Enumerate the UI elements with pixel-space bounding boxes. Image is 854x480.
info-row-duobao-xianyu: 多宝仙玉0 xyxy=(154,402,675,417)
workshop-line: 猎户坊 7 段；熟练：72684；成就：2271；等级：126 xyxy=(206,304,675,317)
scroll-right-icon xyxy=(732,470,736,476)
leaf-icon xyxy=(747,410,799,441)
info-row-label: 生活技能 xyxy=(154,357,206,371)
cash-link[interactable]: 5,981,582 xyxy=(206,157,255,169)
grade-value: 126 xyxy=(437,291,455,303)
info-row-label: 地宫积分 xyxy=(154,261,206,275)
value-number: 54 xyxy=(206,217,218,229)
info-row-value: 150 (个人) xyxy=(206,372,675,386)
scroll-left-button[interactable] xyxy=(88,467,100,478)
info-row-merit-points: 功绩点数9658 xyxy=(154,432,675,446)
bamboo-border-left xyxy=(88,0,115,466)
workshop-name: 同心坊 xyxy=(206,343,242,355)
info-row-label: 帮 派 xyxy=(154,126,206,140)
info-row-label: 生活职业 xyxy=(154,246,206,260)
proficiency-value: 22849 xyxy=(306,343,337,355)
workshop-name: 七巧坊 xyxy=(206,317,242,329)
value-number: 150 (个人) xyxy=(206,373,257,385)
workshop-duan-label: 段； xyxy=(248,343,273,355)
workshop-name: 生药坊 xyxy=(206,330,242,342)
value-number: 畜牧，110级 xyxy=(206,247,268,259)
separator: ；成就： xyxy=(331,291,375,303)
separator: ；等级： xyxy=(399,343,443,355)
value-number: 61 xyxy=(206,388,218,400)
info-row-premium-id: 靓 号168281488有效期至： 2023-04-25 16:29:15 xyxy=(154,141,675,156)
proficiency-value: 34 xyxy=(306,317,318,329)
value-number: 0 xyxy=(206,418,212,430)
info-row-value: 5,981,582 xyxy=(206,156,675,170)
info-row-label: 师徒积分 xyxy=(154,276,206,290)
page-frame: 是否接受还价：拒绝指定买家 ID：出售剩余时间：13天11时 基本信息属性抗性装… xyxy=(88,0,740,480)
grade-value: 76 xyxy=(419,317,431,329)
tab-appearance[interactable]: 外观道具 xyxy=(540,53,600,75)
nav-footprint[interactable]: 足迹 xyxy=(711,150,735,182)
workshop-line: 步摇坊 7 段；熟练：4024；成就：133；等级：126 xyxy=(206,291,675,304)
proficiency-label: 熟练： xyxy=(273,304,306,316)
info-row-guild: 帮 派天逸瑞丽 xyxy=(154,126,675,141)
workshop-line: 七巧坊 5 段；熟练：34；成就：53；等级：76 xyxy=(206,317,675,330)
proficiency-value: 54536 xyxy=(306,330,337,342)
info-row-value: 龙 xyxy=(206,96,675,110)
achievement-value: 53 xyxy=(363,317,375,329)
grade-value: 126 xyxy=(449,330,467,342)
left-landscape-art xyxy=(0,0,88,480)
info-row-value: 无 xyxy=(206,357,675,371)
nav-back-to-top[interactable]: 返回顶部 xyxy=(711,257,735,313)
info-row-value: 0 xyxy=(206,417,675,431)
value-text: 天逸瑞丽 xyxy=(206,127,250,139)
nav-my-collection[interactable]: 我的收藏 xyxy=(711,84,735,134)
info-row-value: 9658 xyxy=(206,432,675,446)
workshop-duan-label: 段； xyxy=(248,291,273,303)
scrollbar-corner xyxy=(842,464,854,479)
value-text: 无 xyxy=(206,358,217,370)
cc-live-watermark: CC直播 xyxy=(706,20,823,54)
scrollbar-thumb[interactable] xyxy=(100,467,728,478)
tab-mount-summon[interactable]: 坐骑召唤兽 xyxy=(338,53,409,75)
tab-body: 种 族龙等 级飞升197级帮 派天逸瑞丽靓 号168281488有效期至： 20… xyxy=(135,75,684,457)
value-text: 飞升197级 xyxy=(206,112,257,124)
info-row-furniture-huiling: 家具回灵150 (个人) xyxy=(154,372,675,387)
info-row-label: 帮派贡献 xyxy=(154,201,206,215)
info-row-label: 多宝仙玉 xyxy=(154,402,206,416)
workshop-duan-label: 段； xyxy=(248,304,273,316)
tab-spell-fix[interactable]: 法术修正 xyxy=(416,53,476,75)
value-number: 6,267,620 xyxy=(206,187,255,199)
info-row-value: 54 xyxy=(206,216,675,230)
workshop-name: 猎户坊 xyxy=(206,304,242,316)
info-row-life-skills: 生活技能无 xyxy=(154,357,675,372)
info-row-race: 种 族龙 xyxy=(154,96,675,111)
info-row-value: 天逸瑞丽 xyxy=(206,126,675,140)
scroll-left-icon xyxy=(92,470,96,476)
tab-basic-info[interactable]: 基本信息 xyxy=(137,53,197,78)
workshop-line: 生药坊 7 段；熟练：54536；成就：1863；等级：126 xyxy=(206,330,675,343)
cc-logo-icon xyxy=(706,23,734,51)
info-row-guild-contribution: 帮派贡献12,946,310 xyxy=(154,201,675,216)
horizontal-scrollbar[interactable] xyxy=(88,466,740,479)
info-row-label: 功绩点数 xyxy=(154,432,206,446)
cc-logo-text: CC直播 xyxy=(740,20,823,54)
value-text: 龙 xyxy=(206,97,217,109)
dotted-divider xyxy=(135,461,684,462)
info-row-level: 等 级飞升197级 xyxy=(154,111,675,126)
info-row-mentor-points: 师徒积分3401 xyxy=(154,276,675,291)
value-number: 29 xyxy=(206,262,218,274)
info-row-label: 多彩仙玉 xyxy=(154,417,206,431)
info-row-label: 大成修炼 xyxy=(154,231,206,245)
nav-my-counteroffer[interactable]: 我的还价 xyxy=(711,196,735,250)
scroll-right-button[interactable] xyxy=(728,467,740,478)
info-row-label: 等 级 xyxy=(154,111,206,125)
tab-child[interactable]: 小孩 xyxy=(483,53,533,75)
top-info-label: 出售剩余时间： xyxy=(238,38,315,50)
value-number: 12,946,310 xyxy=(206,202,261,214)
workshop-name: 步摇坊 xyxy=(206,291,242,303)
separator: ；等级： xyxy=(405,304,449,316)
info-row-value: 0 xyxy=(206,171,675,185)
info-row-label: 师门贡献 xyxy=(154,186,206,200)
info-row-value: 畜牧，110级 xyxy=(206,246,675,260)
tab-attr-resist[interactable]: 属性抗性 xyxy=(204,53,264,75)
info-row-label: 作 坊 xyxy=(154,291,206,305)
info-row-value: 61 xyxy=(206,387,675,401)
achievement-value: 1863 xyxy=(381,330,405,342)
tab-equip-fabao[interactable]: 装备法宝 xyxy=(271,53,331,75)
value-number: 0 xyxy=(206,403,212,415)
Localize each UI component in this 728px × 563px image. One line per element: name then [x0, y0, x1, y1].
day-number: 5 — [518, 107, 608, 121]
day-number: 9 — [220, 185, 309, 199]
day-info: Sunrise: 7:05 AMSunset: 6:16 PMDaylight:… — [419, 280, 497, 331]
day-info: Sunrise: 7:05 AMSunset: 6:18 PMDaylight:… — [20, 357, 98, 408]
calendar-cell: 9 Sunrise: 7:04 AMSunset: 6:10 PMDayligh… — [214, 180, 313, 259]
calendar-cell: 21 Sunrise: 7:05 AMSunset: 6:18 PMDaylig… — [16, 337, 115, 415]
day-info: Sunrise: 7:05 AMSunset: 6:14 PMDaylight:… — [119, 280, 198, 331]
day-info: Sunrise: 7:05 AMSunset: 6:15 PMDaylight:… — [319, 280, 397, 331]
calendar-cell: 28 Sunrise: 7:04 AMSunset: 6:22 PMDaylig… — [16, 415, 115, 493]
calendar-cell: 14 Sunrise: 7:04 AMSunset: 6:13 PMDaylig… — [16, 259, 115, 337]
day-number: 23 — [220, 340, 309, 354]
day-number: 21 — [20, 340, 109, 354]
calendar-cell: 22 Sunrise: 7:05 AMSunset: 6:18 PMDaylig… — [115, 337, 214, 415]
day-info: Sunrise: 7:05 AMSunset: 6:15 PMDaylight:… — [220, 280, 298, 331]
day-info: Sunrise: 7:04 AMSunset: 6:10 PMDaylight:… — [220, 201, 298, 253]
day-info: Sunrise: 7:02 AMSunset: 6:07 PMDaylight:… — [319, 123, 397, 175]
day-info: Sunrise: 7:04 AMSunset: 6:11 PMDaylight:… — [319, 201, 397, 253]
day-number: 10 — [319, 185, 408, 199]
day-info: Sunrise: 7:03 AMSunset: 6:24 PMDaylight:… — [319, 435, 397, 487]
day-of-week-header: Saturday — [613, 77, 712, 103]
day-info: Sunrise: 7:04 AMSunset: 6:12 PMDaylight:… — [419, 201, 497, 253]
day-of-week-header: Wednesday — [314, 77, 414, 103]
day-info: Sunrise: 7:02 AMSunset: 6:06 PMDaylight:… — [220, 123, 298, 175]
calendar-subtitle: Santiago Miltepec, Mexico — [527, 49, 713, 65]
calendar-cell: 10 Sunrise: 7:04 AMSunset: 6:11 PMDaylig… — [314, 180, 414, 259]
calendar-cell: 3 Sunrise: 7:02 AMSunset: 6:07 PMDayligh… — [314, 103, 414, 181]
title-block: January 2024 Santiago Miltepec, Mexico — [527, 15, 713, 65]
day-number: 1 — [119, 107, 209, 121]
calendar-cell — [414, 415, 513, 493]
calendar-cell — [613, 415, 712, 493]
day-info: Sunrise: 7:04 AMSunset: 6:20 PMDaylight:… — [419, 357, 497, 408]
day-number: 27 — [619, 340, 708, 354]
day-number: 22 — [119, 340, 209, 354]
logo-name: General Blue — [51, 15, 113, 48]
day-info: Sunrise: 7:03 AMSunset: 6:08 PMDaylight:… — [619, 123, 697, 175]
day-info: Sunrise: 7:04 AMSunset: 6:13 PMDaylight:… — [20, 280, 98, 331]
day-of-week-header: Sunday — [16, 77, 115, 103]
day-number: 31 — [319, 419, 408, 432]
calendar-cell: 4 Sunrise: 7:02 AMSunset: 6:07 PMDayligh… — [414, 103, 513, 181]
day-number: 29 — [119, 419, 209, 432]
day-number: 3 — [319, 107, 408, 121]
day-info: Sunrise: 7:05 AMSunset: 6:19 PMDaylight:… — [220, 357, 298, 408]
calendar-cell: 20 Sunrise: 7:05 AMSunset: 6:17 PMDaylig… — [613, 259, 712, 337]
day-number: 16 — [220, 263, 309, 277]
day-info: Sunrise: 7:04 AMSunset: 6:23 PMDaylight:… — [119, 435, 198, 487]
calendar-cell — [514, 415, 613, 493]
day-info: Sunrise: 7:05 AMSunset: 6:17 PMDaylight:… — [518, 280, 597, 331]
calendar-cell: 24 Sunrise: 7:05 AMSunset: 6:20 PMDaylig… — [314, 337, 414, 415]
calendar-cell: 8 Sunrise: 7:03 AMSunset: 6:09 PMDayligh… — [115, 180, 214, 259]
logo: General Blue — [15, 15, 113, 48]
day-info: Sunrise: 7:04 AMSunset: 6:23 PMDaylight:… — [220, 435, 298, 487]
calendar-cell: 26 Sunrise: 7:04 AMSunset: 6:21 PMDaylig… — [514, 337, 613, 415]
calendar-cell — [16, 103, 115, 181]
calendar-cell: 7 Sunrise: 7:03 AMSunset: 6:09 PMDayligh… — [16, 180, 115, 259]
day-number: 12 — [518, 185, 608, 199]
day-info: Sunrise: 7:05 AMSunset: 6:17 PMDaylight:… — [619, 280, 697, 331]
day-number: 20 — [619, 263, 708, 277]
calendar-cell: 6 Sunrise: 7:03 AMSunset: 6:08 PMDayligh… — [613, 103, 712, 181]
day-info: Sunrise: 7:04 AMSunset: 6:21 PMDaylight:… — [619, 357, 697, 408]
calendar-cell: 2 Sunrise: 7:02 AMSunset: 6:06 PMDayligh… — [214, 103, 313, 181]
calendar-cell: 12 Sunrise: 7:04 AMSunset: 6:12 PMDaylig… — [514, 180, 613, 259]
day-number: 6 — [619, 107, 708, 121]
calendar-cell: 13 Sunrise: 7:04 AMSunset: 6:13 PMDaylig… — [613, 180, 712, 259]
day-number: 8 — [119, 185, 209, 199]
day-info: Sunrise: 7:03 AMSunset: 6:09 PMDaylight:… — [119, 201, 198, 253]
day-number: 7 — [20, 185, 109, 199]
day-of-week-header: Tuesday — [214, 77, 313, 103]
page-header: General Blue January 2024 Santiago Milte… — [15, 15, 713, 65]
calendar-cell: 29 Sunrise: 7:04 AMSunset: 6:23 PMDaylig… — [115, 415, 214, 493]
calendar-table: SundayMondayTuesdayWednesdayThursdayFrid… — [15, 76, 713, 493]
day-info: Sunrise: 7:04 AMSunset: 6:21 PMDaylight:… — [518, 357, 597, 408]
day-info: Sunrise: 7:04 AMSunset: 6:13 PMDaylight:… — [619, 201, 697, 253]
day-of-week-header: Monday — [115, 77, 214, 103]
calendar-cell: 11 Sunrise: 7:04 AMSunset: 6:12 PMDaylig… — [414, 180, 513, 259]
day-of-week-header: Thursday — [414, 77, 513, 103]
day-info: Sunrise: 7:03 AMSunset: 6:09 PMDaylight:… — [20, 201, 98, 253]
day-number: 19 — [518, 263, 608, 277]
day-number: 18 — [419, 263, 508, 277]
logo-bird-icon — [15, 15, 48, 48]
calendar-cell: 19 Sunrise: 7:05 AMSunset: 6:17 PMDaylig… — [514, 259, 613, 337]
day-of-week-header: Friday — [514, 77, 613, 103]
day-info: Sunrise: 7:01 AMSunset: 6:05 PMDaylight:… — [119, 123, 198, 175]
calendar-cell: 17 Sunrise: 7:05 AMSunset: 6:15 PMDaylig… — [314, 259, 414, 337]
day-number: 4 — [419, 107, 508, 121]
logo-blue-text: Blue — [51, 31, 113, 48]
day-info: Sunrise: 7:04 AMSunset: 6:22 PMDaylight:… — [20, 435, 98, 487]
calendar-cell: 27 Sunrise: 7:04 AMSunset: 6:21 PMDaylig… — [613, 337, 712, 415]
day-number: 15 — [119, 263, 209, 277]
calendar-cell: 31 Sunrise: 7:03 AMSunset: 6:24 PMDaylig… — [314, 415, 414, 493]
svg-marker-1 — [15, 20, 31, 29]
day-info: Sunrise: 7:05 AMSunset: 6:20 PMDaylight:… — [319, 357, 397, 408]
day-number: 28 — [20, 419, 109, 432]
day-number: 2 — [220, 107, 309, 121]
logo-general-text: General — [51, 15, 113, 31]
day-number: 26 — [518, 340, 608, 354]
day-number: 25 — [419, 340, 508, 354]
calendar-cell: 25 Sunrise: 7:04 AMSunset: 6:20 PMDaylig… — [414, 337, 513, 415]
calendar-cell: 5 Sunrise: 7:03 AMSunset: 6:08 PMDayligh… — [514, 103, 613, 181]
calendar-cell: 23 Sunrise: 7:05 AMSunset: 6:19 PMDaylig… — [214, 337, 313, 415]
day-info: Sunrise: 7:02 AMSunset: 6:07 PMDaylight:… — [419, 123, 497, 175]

● Exercise directions
State how many lines of the listing hold the string "header", and add nothing else.

● Your solution
8